(Dataset entries)
────────────────────────────────────────

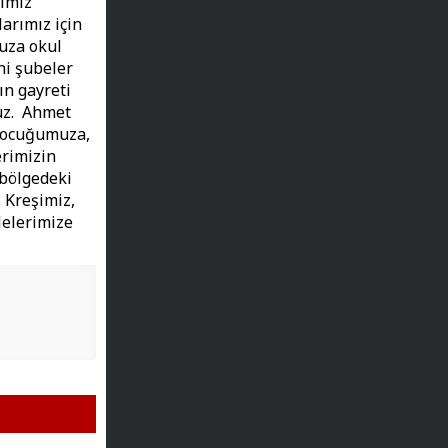
rimiz
larımız için
uza okul
ni şubeler
ın gayreti
ruz. Ahmet
 çocuğumuza,
erimizin
 bölgedeki
 Kreşimiz,
lelerimize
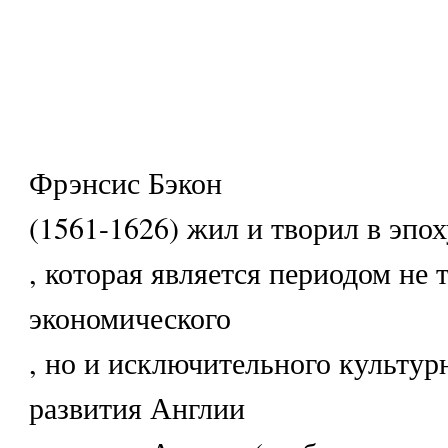
Фрэнсис Бэкон
(1561-1626) жил и творил в эпох
, которая является периодом не
экономического
, но и исключительного культур
развития Англии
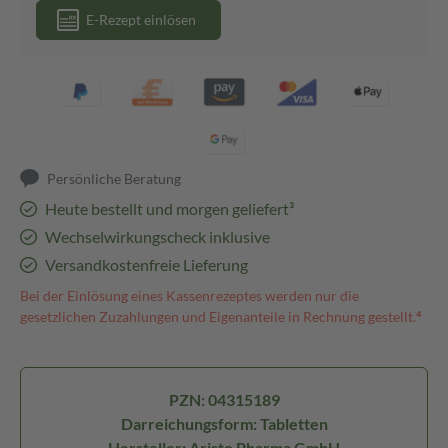
E-Rezept einlösen
Persönliche Beratung
Heute bestellt und morgen geliefert³
Wechselwirkungscheck inklusive
Versandkostenfreie Lieferung
Bei der Einlösung eines Kassenrezeptes werden nur die
gesetzlichen Zuzahlungen und Eigenanteile in Rechnung gestellt.⁴
PZN: 04315189
Darreichungsform: Tabletten
Hersteller: Aristo Pharma GmbH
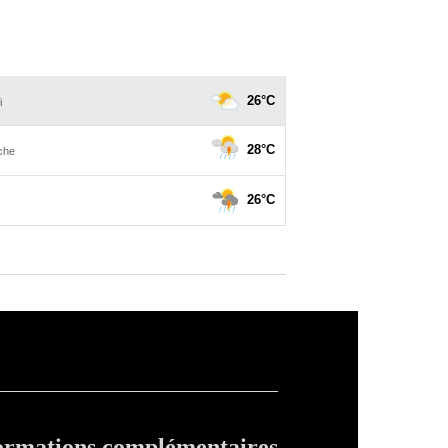
ormations complémentaires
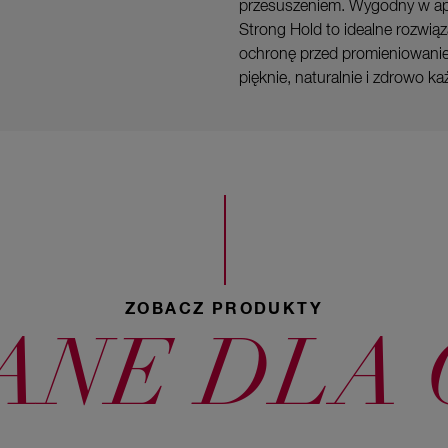
przesuszeniem. Wygodny w aplik
Strong Hold to idealne rozwią
ochronę przed promieniowanie
pięknie, naturalnie i zdrowo k
ZOBACZ PRODUKTY
NE DLA 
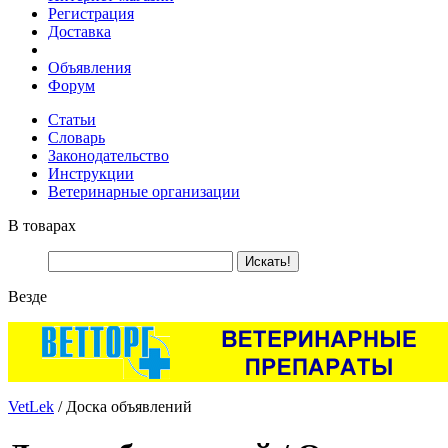
Регистрация
Доставка
Объявления
Форум
Статьи
Словарь
Законодательство
Инструкции
Ветеринарные организации
В товарах
Везде
VetLek
/ Доска объявлений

────────────────────────────────────────

EXERCISE DESCRIPTION: Reproduce only the lines between the line with "ZOBACZ PRODUKTY" and the final line of the records, both included, so that the copy matches them exactly and contains no pictures.

RESPONSE TO THE EXERCISE:
ZOBACZ PRODUKTY
NE DLA 
Регистрация
Доставка
Объявления
Форум
Статьи
Словарь
Законодательство
Инструкции
Ветеринарные организации
В товарах
Везде
VetLek
/ Доска объявлений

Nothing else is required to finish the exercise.